Interview 1 of 2 on Network Flow Analysis for Ron Nutter’s TechBytes.
Ron interviewed me for Network World, and that (longer) interview will also be up before long. We recorded these afterwards for his personal tech news site.
In the time between when a book is released and when the first reviews appear, authors experience a variety of symptoms ranging from unease to outright panic. “Did I miss something obvious?” “Did I really screw up?” “Am I the laughingstock of the tech industry?” Web pages can be fixed, but printed books are immutable; any errors are immortalized. Over the years, I’ve gotten the symptoms down to an ongoing gentle nausea.
Thankfully, the first two reviews on Network Flow Analysis are out.
Then there’s a review from Dad of Divas. DofD reviews lots of stuff on his blog, mostly stuff that he receives as a promotion. The odd thing is, I have no idea how he got a copy of the book. The lesson? The publishing publicity machine is mysterious and inexplicable, even to those of us trapped inside it.
But, having read the reviews, my lingering dread and nausea is gone. Thanks, folks.
I’m back from Toronto. Now that I’m caught up on deleting spam, I’ve been able to get to the post office. All of the free review books are now in the hands of the post office.

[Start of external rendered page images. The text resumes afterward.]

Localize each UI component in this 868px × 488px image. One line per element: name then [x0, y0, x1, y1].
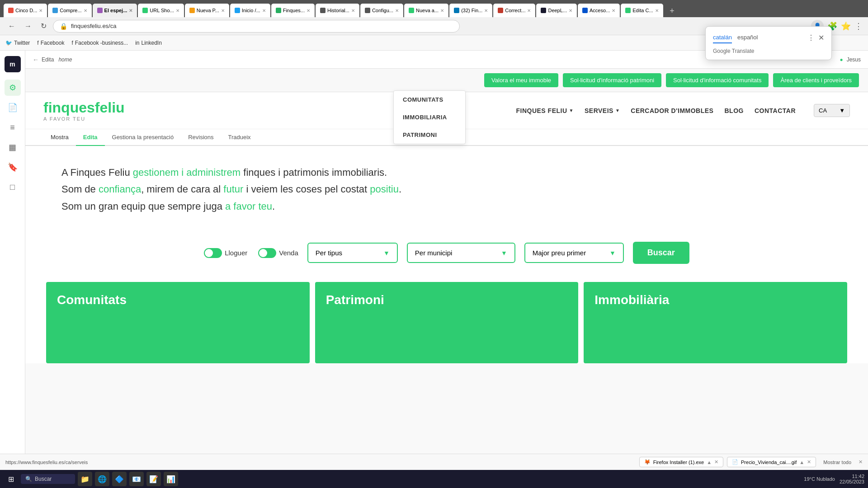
cards-section: Comunitats Patrimoni Immobiliària — [25, 282, 868, 363]
site-wrapper: Valora el meu immoble Sol·licitud d'info… — [25, 69, 868, 363]
translate-tab-spanish[interactable]: español — [737, 32, 758, 43]
bookmark-facebook[interactable]: f Facebook — [37, 40, 64, 46]
tab-revisions[interactable]: Revisions — [181, 129, 221, 146]
download-caret-icon-2[interactable]: ▲ — [799, 460, 804, 465]
select-major-preu[interactable]: Major preu primer ▼ — [524, 243, 624, 263]
taskbar-edge[interactable]: 🔷 — [112, 472, 127, 486]
back-button[interactable]: ← — [5, 20, 18, 32]
toggle-venda[interactable]: Venda — [258, 248, 298, 258]
reload-button[interactable]: ↻ — [38, 20, 49, 32]
browser-tab-10[interactable]: Nueva a... ✕ — [404, 4, 448, 17]
bookmark-twitter[interactable]: 🐦 Twitter — [5, 40, 30, 46]
select-per-tipus[interactable]: Per tipus ▼ — [307, 243, 398, 263]
tab-mostra[interactable]: Mostra — [43, 129, 76, 146]
browser-tab-5[interactable]: Nueva P... ✕ — [185, 4, 229, 17]
translate-source: Google Translate — [713, 48, 824, 54]
translate-more-icon[interactable]: ⋮ — [807, 33, 815, 42]
browser-tab-14[interactable]: Acceso... ✕ — [578, 4, 620, 17]
taskbar-chrome[interactable]: 🌐 — [95, 472, 109, 486]
sidebar-item-pages[interactable]: 📄 — [5, 99, 21, 116]
browser-tab-7[interactable]: Finques... ✕ — [271, 4, 315, 17]
translate-popup: catalán español ⋮ ✕ Google Translate — [705, 26, 832, 60]
taskbar-windows-icon[interactable]: ⊞ — [4, 472, 18, 486]
sidebar-item-blocks[interactable]: ▦ — [5, 139, 21, 155]
browser-tab-3-active[interactable]: El espej... ✕ — [93, 4, 137, 17]
browser-tab-13[interactable]: DeepL... ✕ — [536, 4, 577, 17]
download-close-icon-1[interactable]: ✕ — [714, 459, 718, 465]
select-per-municipi[interactable]: Per municipi ▼ — [407, 243, 515, 263]
card-patrimoni[interactable]: Patrimoni — [315, 282, 579, 363]
sol-licitud-patrimoni-btn[interactable]: Sol·licitud d'informació patrimoni — [563, 73, 661, 87]
browser-tab-6[interactable]: Inicio /... ✕ — [230, 4, 270, 17]
user-icon: ● — [840, 56, 843, 63]
sidebar-item-bookmark[interactable]: 🔖 — [5, 159, 21, 175]
card-comunitats[interactable]: Comunitats — [46, 282, 310, 363]
browser-tab-1[interactable]: Cinco D... ✕ — [4, 4, 47, 17]
sidebar-logo[interactable]: m — [5, 56, 21, 72]
nav-item-contactar[interactable]: CONTACTAR — [755, 107, 796, 114]
valora-btn[interactable]: Valora el meu immoble — [484, 73, 558, 87]
sidebar-item-square[interactable]: □ — [5, 179, 21, 195]
twitter-icon: 🐦 — [5, 40, 12, 46]
per-tipus-caret-icon: ▼ — [383, 249, 390, 257]
toggle-venda-switch[interactable] — [258, 248, 276, 258]
download-close-icon-2[interactable]: ✕ — [807, 459, 811, 465]
new-tab-button[interactable]: + — [666, 5, 679, 17]
taskbar-word[interactable]: 📝 — [146, 472, 161, 486]
dropdown-item-patrimoni[interactable]: PATRIMONI — [394, 126, 465, 144]
lang-selector[interactable]: CA ▼ — [814, 104, 850, 117]
forward-button[interactable]: → — [22, 20, 34, 32]
translate-tab-catalan[interactable]: catalán — [713, 32, 732, 43]
area-clients-btn[interactable]: Àrea de clients i proveïdors — [773, 73, 859, 87]
top-actions-bar: Valora el meu immoble Sol·licitud d'info… — [25, 69, 868, 92]
toggle-lloguer-switch[interactable] — [204, 248, 222, 258]
taskbar-search[interactable]: 🔍 Buscar — [21, 474, 75, 484]
logo-text: finquesfeliu — [43, 99, 125, 116]
taskbar-outlook[interactable]: 📧 — [129, 472, 144, 486]
search-icon: 🔍 — [25, 476, 32, 482]
serveis-dropdown: COMUNITATS IMMOBILIARIA PATRIMONI — [393, 90, 466, 144]
bookmark-linkedin[interactable]: in LinkedIn — [135, 40, 162, 46]
show-all-downloads[interactable]: Mostrar todo — [820, 458, 855, 467]
browser-tab-9[interactable]: Configu... ✕ — [360, 4, 403, 17]
settings-menu-icon[interactable]: ⋮ — [854, 21, 863, 31]
tab-edita[interactable]: Edita — [76, 129, 105, 146]
tab-gestiona[interactable]: Gestiona la presentació — [105, 129, 181, 146]
browser-tab-2[interactable]: Compre... ✕ — [48, 4, 91, 17]
facebook-icon: f — [37, 40, 38, 46]
edit-link[interactable]: Edita home — [42, 56, 72, 63]
browser-tab-4[interactable]: URL Sho... ✕ — [138, 4, 184, 17]
dropdown-item-comunitats[interactable]: COMUNITATS — [394, 91, 465, 108]
nav-item-serveis[interactable]: SERVEIS ▼ — [585, 107, 620, 114]
translate-close-icon[interactable]: ✕ — [818, 33, 824, 42]
tab-tradueix[interactable]: Tradueix — [221, 129, 258, 146]
close-downloads-icon[interactable]: ✕ — [859, 459, 863, 465]
download-caret-icon-1[interactable]: ▲ — [707, 460, 712, 465]
sol-licitud-comunitats-btn[interactable]: Sol·licitud d'informació comunitats — [666, 73, 769, 87]
search-section: Lloguer Venda Per tipus ▼ Per municipi — [25, 233, 868, 282]
browser-tab-15[interactable]: Edita C... ✕ — [621, 4, 663, 17]
taskbar-excel[interactable]: 📊 — [164, 472, 178, 486]
nav-item-cercador[interactable]: CERCADOR D'IMMOBLES — [631, 107, 713, 114]
browser-tab-8[interactable]: Historial... ✕ — [316, 4, 359, 17]
nav-item-blog[interactable]: BLOG — [724, 107, 743, 114]
download-item-1[interactable]: 🦊 Firefox Installer (1).exe ▲ ✕ — [639, 457, 723, 467]
sidebar-item-menu[interactable]: ≡ — [5, 119, 21, 136]
download-item-2[interactable]: 📄 Precio_Vivienda_cai....gif ▲ ✕ — [727, 457, 816, 467]
dropdown-item-immobiliaria[interactable]: IMMOBILIARIA — [394, 108, 465, 126]
facebook-business-icon: f — [71, 40, 73, 46]
sidebar-item-settings[interactable]: ⚙ — [5, 80, 21, 96]
logo-area[interactable]: finquesfeliu A FAVOR TEU — [43, 99, 125, 122]
toggle-lloguer[interactable]: Lloguer — [204, 248, 247, 258]
taskbar-file-explorer[interactable]: 📁 — [78, 472, 92, 486]
browser-tab-12[interactable]: Correct... ✕ — [493, 4, 535, 17]
browser-tab-11[interactable]: (32) Fin... ✕ — [449, 4, 492, 17]
major-preu-caret-icon: ▼ — [609, 249, 616, 257]
nav-item-finques-feliu[interactable]: FINQUES FELIU ▼ — [516, 107, 573, 114]
bookmark-facebook-business[interactable]: f Facebook -business... — [71, 40, 128, 46]
bookmark-icon[interactable]: ⭐ — [841, 21, 851, 31]
lang-caret-icon: ▼ — [839, 107, 845, 114]
card-immobiliaria[interactable]: Immobiliària — [584, 282, 847, 363]
address-bar[interactable] — [71, 23, 453, 29]
buscar-button[interactable]: Buscar — [633, 242, 689, 264]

As I write this, somehow Network Flow Analysis is Amazon’s #4 best-seller in the category “Production, Operation, and Management.” Amazon’s classification algorithms appear to be smoking some good stuff, but hey, it’s a best-seller list, so I’ll take it.
I’ve gone through the comments on my offer to give away review copies of my new book, and to my surprise found that several people I’d like to give books won’t be getting them… because I can’t contact them.
Leaving a comment that presents you as an intelligent, capable reviewer is great. I appreciate that. But if I can’t contact you, if I can’t write you and ask for your address, then I can’t send you a book. Some people left Web addresses. Fine, I can look there and get your contact information… if it’s on the page, or if you have a contact form, or something. A few people have nice blogs, but no apparent contact form. If your blog is not in English, and didn’t have something that looked like a contact or an email address, I looked at the front page source code to find a mailto: link. That worked in some cases.
I’ve emailed people I can email, to get their snail mail addresses, so I can ship the review copies I have. If you posted a thoughtful, insightful comment, but didn’t leave me a way to contact you… sorry. Books will be shipped out next Tuesday or Wednesday, after my Toronto trip. And if you ever get to Toronto, check out Mysteriously Yours.
The UPS delivery man rings our doorbell every time he drops off a package… unless it contains books. That means I only know my new books arrive when I trip over the box.
I’m pleased to report that, in addition to the useful technical content, this books contains 30% more insolence than my previous work.
I’ll be giving away several copies for reviews. If you’re interested, I’ve posted details here.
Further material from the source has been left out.